Un sistema così organizzato può senz’altro mantenere la capacità di attirare talenti a livello internazionale, tanto nel campo della ricerca, quanto in quello delle professioni e del business. Il Regno Unito continua a offrire moltissimo non solo a chi è in cerca di crescita e realizzazione professionale, ma anche, più semplicemente, di vivere bene. Lo stesso primato della lingua inglese è un asset fondamentale in ambito scientifico che è praticamente impossibile disperdere. Il rischio, tuttavia, è che siano sempre di meno i talenti formati in casa, tolti quelli prodotti in roccaforti di assoluta eccellenza.

In tempi in cui anche nella civilissima Inghilterra soffia forte il vento del rancore nativista, non dovrebbe sfuggire anche la portata sociale e politica di un rischio del genere.

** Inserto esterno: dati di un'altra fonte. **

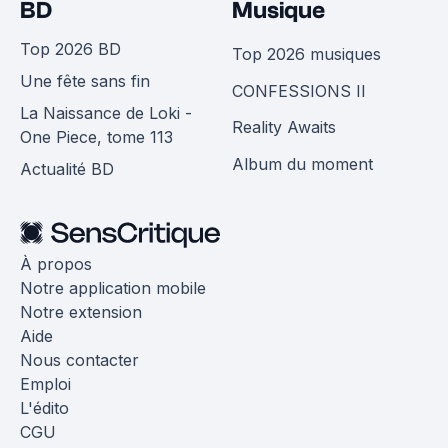
BD
Musique
Top 2026 BD
Top 2026 musiques
Une fête sans fin
CONFESSIONS II
La Naissance de Loki -
Reality Awaits
One Piece, tome 113
Album du moment
Actualité BD
À propos
Notre application mobile
Notre extension
Aide
Nous contacter
Emploi
L'édito
CGU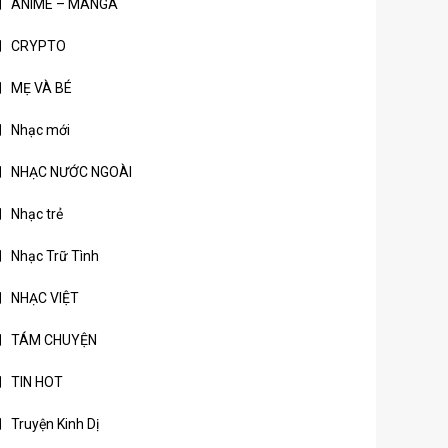
ANIME – MANGA
CRYPTO
MẸ VÀ BÉ
Nhạc mới
NHẠC NƯỚC NGOÀI
Nhạc trẻ
Nhạc Trữ Tình
NHẠC VIỆT
TÁM CHUYỆN
TIN HOT
Truyện Kinh Dị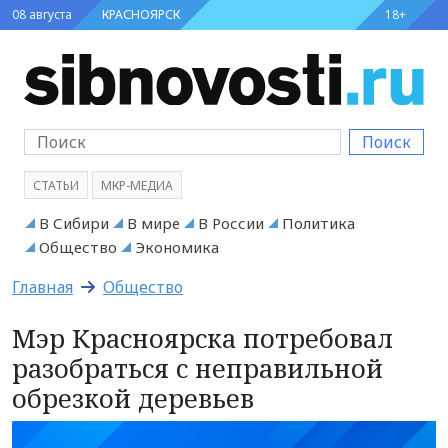
08 августа
КРАСНОЯРСК
18+
Поиск
СТАТЬИ
МКР-МЕДИА
В Сибири
В мире
В России
Политика
Общество
Экономика
Главная
Общество
Мэр Красноярска потребовал
разобраться с неправильной
обрезкой деревьев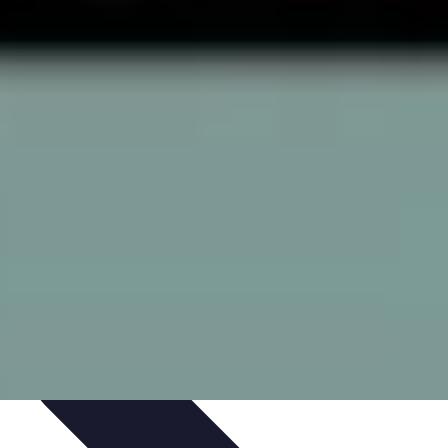
ie Physique
Îles et régions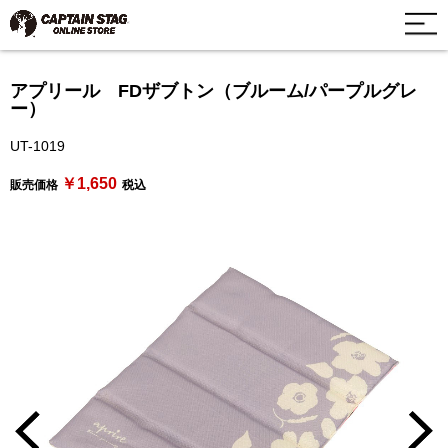
アプリール FDザブトン（ブルーム/パープルグレ
ー）
UT-1019
￥1,650
販売価格
税込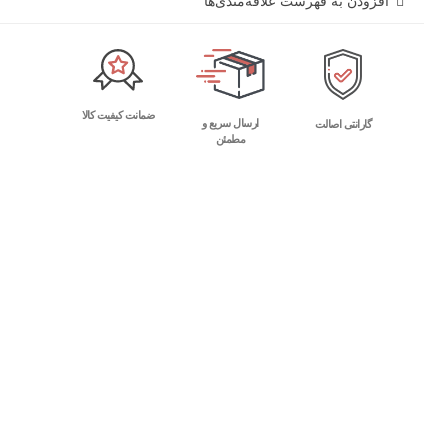
افزودن به فهرست علاقه‌مندی‌ها
ضمانت کیفیت کالا
ارسال سریع و
گارانتی اصالت
مطمئن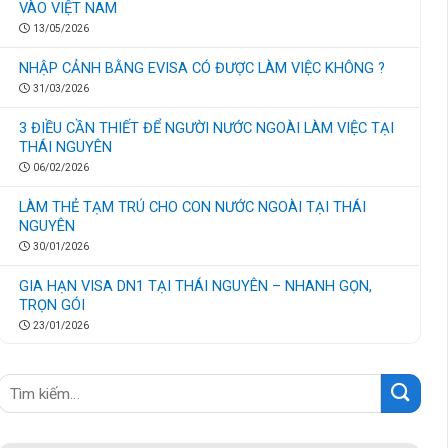
VÀO VIỆT NAM
13/05/2026
NHẬP CẢNH BẰNG EVISA CÓ ĐƯỢC LÀM VIỆC KHÔNG ?
31/03/2026
3 ĐIỀU CẦN THIẾT ĐỂ NGƯỜI NƯỚC NGOÀI LÀM VIỆC TẠI
THÁI NGUYÊN
06/02/2026
LÀM THẺ TẠM TRÚ CHO CON NƯỚC NGOÀI TẠI THÁI
NGUYÊN
30/01/2026
GIA HẠN VISA DN1 TẠI THÁI NGUYÊN – NHANH GỌN,
TRỌN GÓI
23/01/2026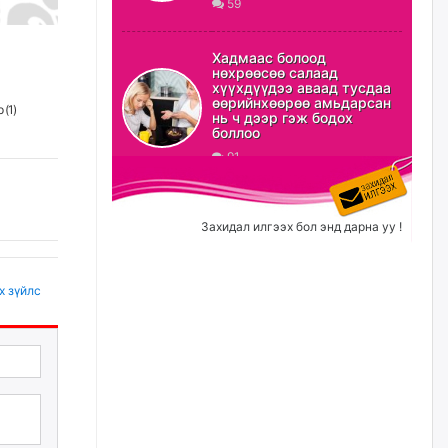
59
ХЗДХ-ын сайд С.Амарсайхан:
Авлигаар авсан хөрөнгийг
Хадмаас болоод
хурааж, нийгмийн сайн
нөхрөөсөө салаад
сайхны хөгжилд зориулах
хүүхдүүдээ аваад тусдаа
бөгөөд үүнийг хэд хэдэн эрх
өөрийнхөөрөө амьдарсан
бүхий байгууллагаас санал авна
 (
1
)
нь ч дээр гэж бодох
боллоо
өчигдѳр
91
Шатахууныг олдож байгаа
газраас нь л авч байна. Үнэ
тарифаас илүү хангамж дээр
Захидал илгээх бол энд дарна уу !
анхаарч байна
өчигдѳр
х зүйлс
Ц.Будханд: Дүүгээ гараад
ирнэ гэж итгэж хүлээсээр
долоон сарын хугацаа
өнгөрлөө
өчигдѳр
Барилгын салбарын 100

Non esistono soluzioni semplici per riparare un sistema così in difficoltà. E forse nemmeno una magia di Harry Potter potrebbe risolvere d’incanto la crisi in corso. Ma cominciare a valutare queste problematiche come emergenze formative, prima ancora che finanziarie ed organizzative, aiuterebbe a fare un passo nella direzione giusta. Che si tratti di scuole di medicina, di matematica, di economia… o di magia, pur sempre di scuole si tratta. Non dovrebbero impegnare le loro migliori intelligenze a “rimediare soldi”, ma a impartire una buona istruzione. Hogwarts non è diventata celebre per come ha saputo gonfiare il proprio bilancio.